If "infinity" means continually adding one to an existing set, then the idea of infinity can be properly explained in words as "continually adding one to an existing set".
If "infinity" means something outside of what can be known by a finite brain, then the idea of infinity can also be properly explained in words as "something that is outside of what can be known by a finite brain".
But how to explain the seeming contradiction that we can know that there is something that cannot be known?
For example, I know that I am seeing colours and shapes. However, I can only infer that I am looking at an oak tree, and if in fact there is an oak tree, then I can infer what mass it has. Therefore, I shouldn't say that "the mass of the oak tree is something that I don't know", as both the oak tree and its mass are inferred, but rather "the inferred mass of the oak tree is something that I do know".
Therefore, rather than say "I know that there is something that cannot be known by a finite brain" it would be more correct to say "I infer that there is something outside of what can be known by a finite brain".
As with all inferences, as we can only infer infinity, we don't know whether infinity exists or not.
In our conventions that's an acceptable statement.
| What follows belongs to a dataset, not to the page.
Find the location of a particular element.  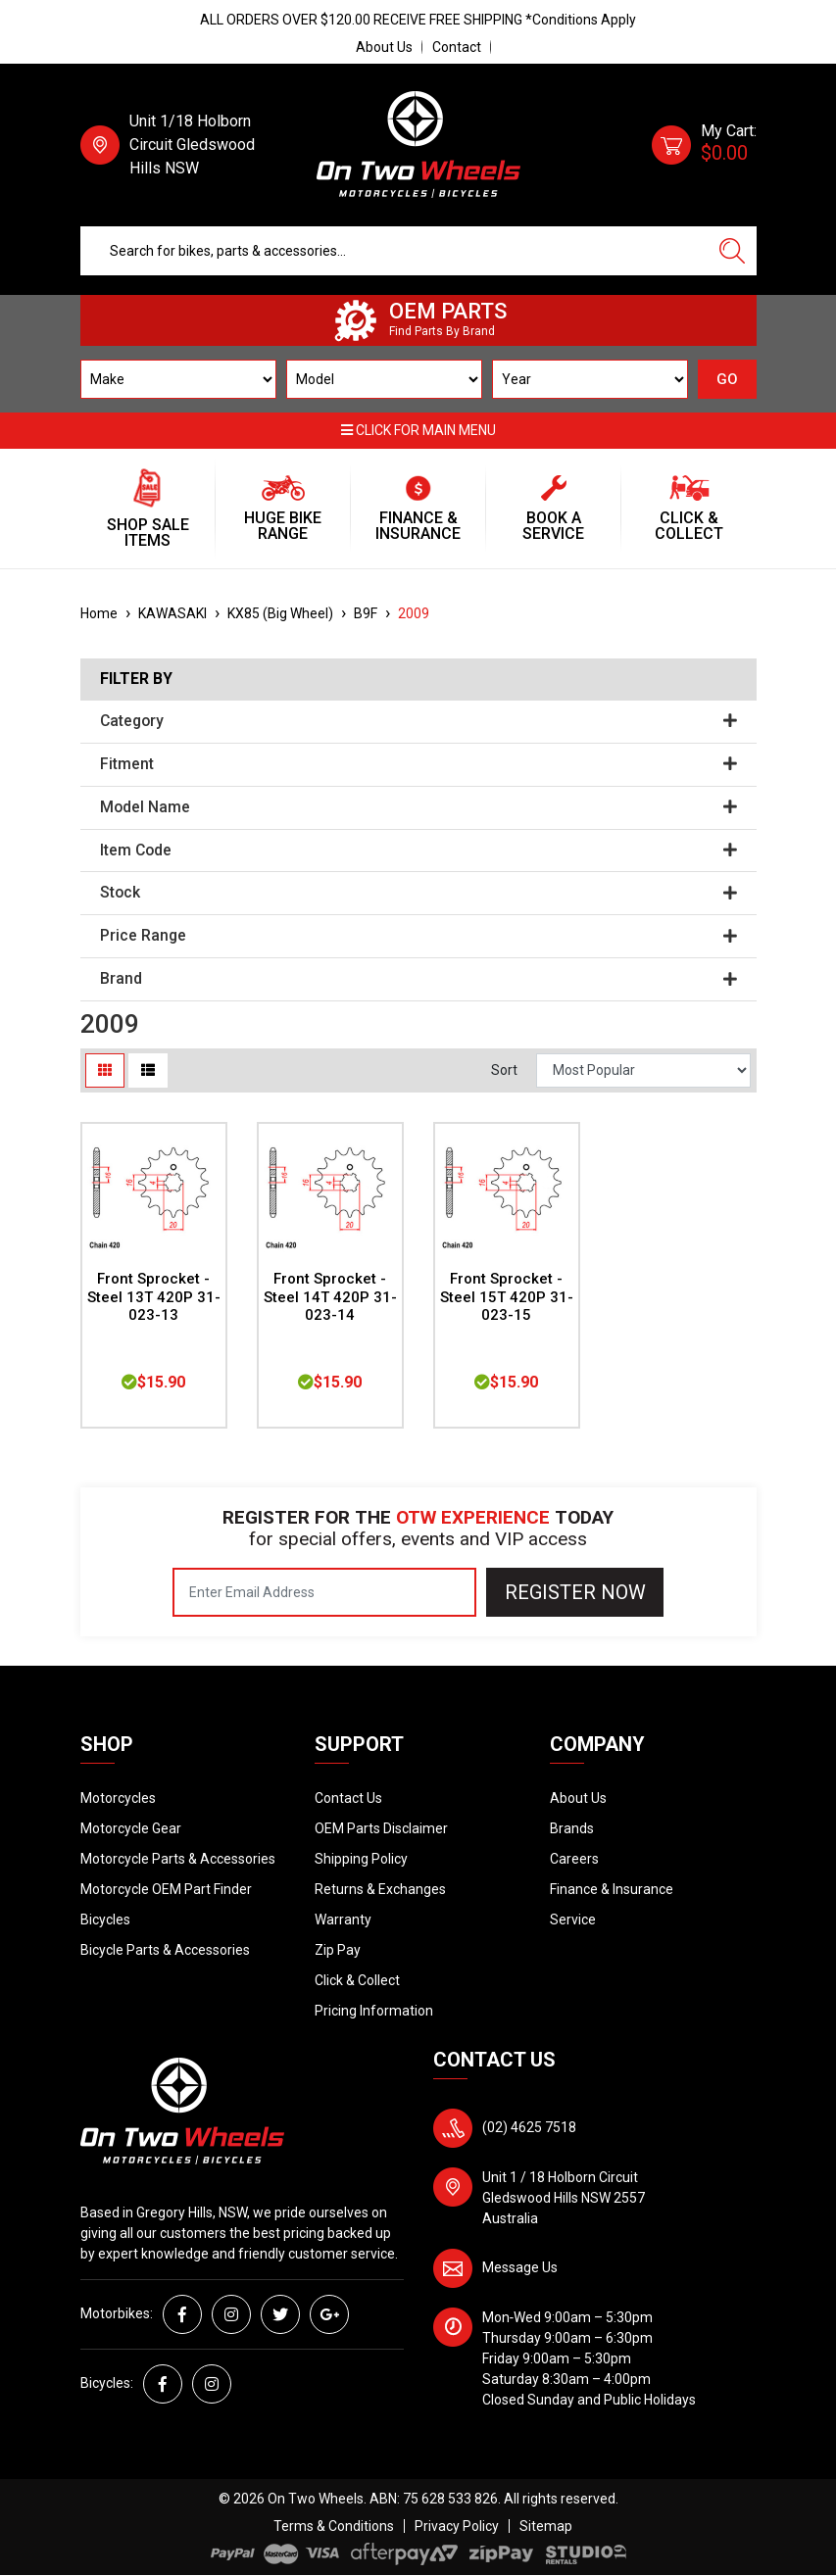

I'm suggesting on an alternative analysis its "meaning" is (temporarily) "constructed" in the expression, by the effect it has upon the participating bodies--feeling--belief--action. And these constructions--that is, "meaning"-- is not a static and in itself thing, but a fast moving train making brief stops.
I like Ice cream has countless subtle effects upon parties from stop to stop. And while a statement like porcupines are ptickly "appears" not to be moving (because we think it is confirmed by our senses).* Meaning is neither static nor ultimately real.
*I am not saying we cannot trust our sense, or that the latter is not Real. I'm saying the statements immediately surfacing following sensation, I.e. perception, is a process of constructing functional but fleeting meaning.
Or, meaning is not expressed but constructed repeatedly in the process of every expression, internal or outward.
In both cases, a thought comes to my mind: so you think that human language (or knowledge) is now so advanced, so great, so powerful, so perfect, that now the problem is not about finding its possibilities, but about finding its impossibilities! So, now our difficulty is about finding what is not perfect in our language or knowledge. We have serious difficulties at finding limits in our language and knowledge! In other words, we are discovering that we are gods and now, just out of curiosity, we would like to see if there is something able to show that we are not exactly 100% gods!
Though something like the act of marrying two people is done with language, rather than expressed by it. Though in a less restricted sense of expression and meaning, perhaps the meaning of "I do" is the act of agreement. And in that sense "I do" expresses an agreement to the contract of marriage. But that says nothing more than an agreement was made.
Perhaps then, the use of language expresses nothing at all. It simply does. Transforming situations to other situations. Expression would then be a metaphor for an element of that transformation. A folk tale for coordinating our actions before, during and after our actions transform us.